I almost don't know why you'd even go for the G11 with the S90 on the table—the S90 uses the same high sensitivity sensor, meaning you should get the same kind of image and low-light performance, which I can't wait to check out in depth, since Canon's using the same size sensor as the G10 used to use, but actually cut the megapixels down to get better light sensitivity. The S90 also has a fast F/2.0 lens, and it's not the size of a gorilla fist. Did I mention it was cheaper too? $430 to the G11's $500.

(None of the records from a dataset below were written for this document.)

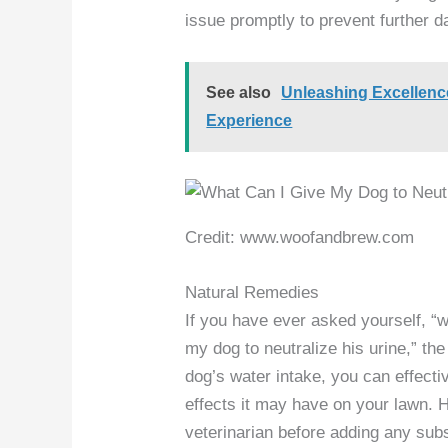
issue promptly to prevent further 
See also
Unleashing Excellen
Experience
Credit: www.woofandbrew.com
Natural Remedies
If you have ever asked yourself, “
my dog to neutralize his urine,” th
dog’s water intake, you can effecti
effects it may have on your lawn. H
veterinarian before adding any subs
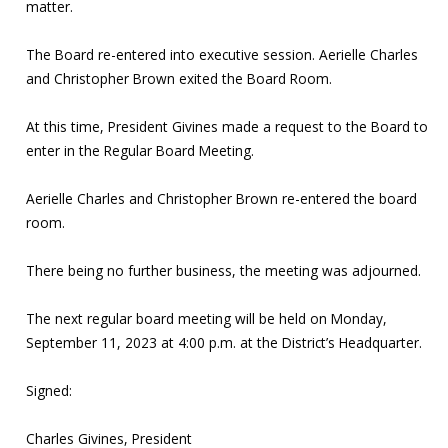
matter.
The Board re-entered into executive session. Aerielle Charles
and Christopher Brown exited the Board Room.
At this time, President Givines made a request to the Board to
enter in the Regular Board Meeting.
Aerielle Charles and Christopher Brown re-entered the board
room.
There being no further business, the meeting was adjourned.
The next regular board meeting will be held on Monday,
September 11, 2023 at 4:00 p.m. at the District’s Headquarter.
Signed:
Charles Givines, President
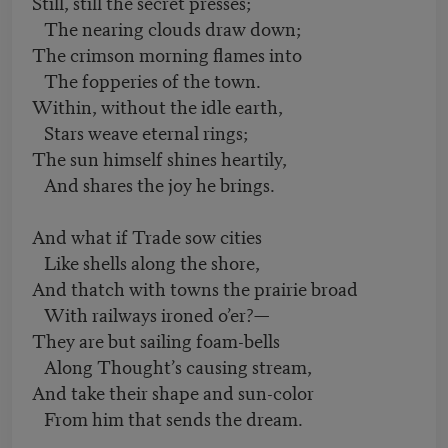
Still, still the secret presses;
The nearing clouds draw down;
The crimson morning flames into
The fopperies of the town.
Within, without the idle earth,
Stars weave eternal rings;
The sun himself shines heartily,
And shares the joy he brings.
And what if Trade sow cities
Like shells along the shore,
And thatch with towns the prairie broad
With railways ironed o’er?—
They are but sailing foam-bells
Along Thought’s causing stream,
And take their shape and sun-color
From him that sends the dream.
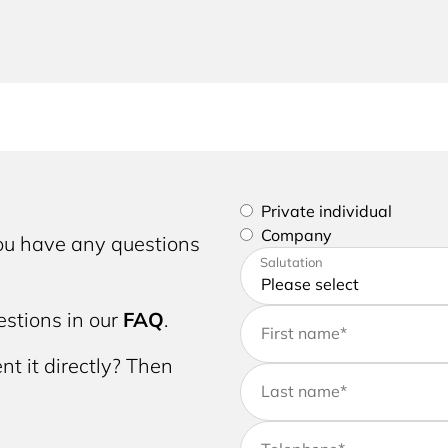
Please select if you are a p
Private individual
Company
you have any questions
Please enter your address a
Salutation
stions in our
FAQ
.
First name
*
nt it directly? Then
Last name
*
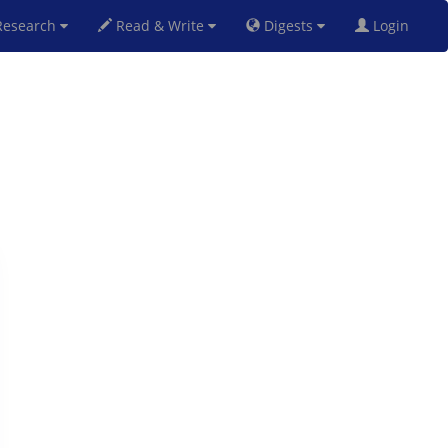
esearch
Read & Write
Digests
Login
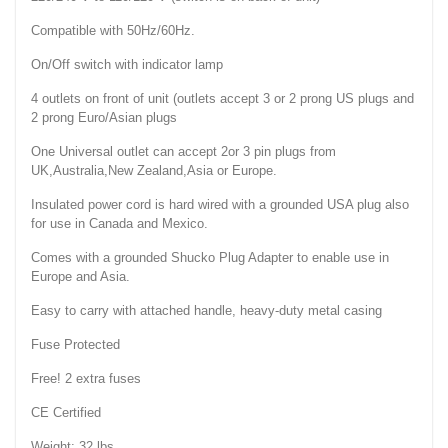
Compatible with 50Hz/60Hz.
On/Off switch with indicator lamp
4 outlets on front of unit (outlets accept 3 or 2 prong US plugs and
2 prong Euro/Asian plugs
One Universal outlet can accept 2or 3 pin plugs from
UK,Australia,New Zealand,Asia or Europe.
Insulated power cord is hard wired with a grounded USA plug also
for use in Canada and Mexico.
Comes with a grounded Shucko Plug Adapter to enable use in
Europe and Asia.
Easy to carry with attached handle, heavy-duty metal casing
Fuse Protected
Free! 2 extra fuses
CE Certified
Weight: 32 lbs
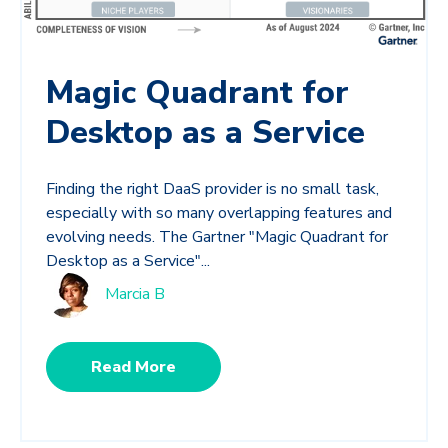
Magic Quadrant for
Desktop as a Service
Finding the right DaaS provider is no small task,
especially with so many overlapping features and
evolving needs. The Gartner "Magic Quadrant for
Desktop as a Service"...
Marcia B
Read More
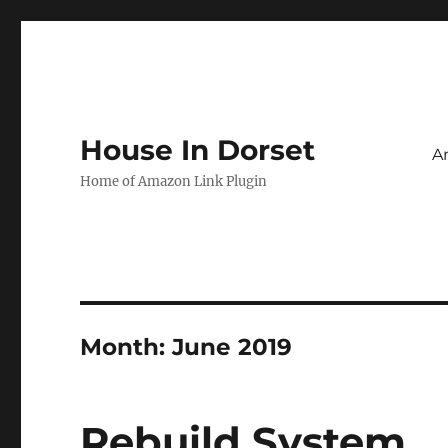
House In Dorset
A
Home of Amazon Link Plugin
Month:
June 2019
Rebuild System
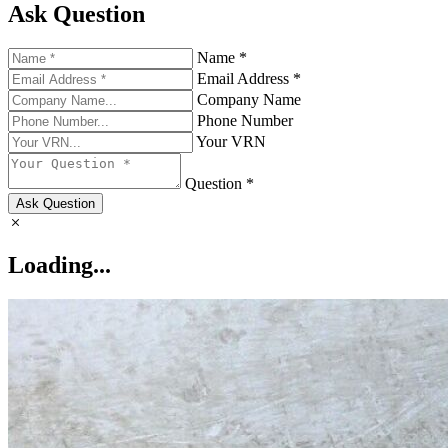
Ask Question
Name *
Email Address *
Company Name
Phone Number
Your VRN
Question *
Ask Question
Loading...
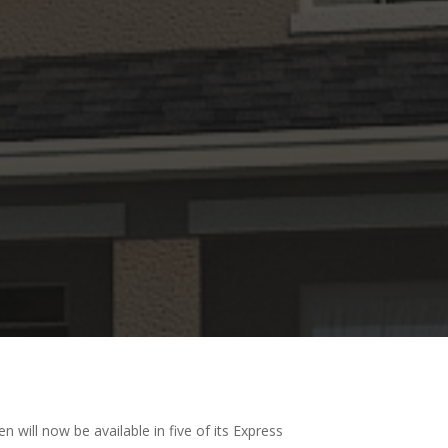
will now be available in five of its Express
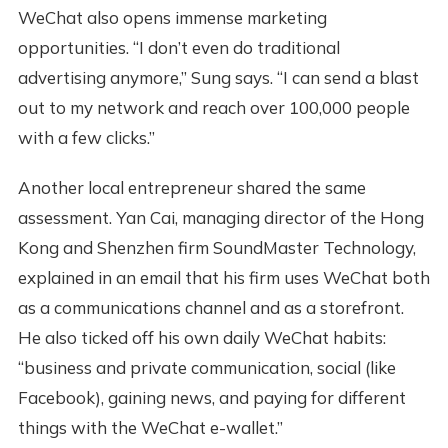
WeChat also opens immense marketing
opportunities. “I don’t even do traditional
advertising anymore,” Sung says. “I can send a blast
out to my network and reach over 100,000 people
with a few clicks.”
Another local entrepreneur shared the same
assessment. Yan Cai, managing director of the Hong
Kong and Shenzhen firm SoundMaster Technology,
explained in an email that his firm uses WeChat both
as a communications channel and as a storefront.
He also ticked off his own daily WeChat habits:
“business and private communication, social (like
Facebook), gaining news, and paying for different
things with the WeChat e-wallet.”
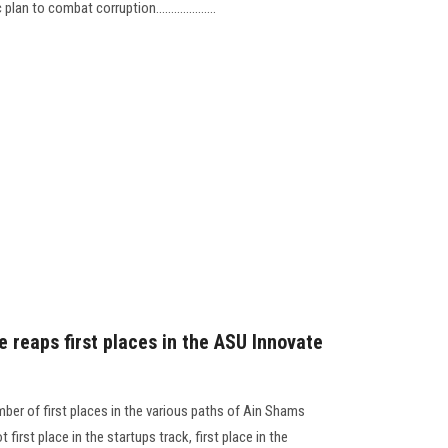
n to combat corruption....................
e reaps first places in the ASU Innovate
ber of first places in the various paths of Ain Shams
first place in the startups track, first place in the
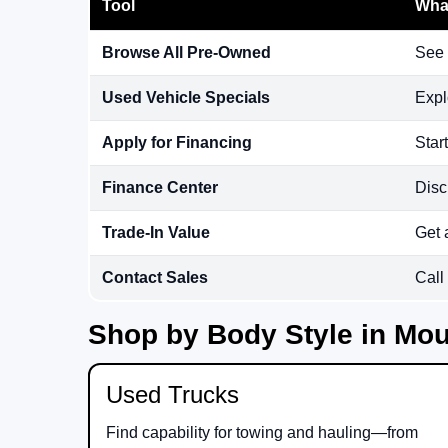
Tool
What
Browse All Pre-Owned
See 
Used Vehicle Specials
Expl
Apply for Financing
Star
Finance Center
Disc
Trade-In Value
Get 
Contact Sales
Call
Shop by Body Style in Mou
Used Trucks
Find capability for towing and hauling—from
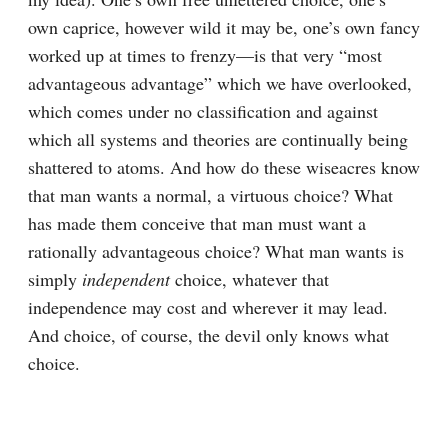
own caprice, however wild it may be, one’s own fancy 
worked up at times to frenzy⁠—is that very “most 
advantageous advantage” which we have overlooked, 
which comes under no classification and against 
which all systems and theories are continually being 
shattered to atoms. And how do these wiseacres know 
that man wants a normal, a virtuous choice? What 
has made them conceive that man must want a 
rationally advantageous choice? What man wants is 
simply 
independent
 choice, whatever that 
independence may cost and wherever it may lead. 
And choice, of course, the devil only knows what 
choice.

The only real problem I see right now is that it doesn't shoot HD video, just standard VGA. But if it shoots truly gorgeous pictures—which we intend to find out shortly—I can let that go.

DISCUSSION

ohjohnsmall-old
ohjohnsmall

OK, I'm fed up. SO tired of hearing Pro in relation to ANY camera that you can't change the lens on, that has such tiny aperture ranges. I've played with my friend's G10 in depth, and it's a fine pocket camera, but without the creative range of depth of field provided by SLR's I really don't see the point. Yes, I want one, but there will always be a huge gap between these and SLR's with apertures ranging from 1.8 to 22 (for example).

For me the control of depth of field is enormously important, and I think a lot of people are missing how powerfully it can be used because they can't explore it with point and shoots.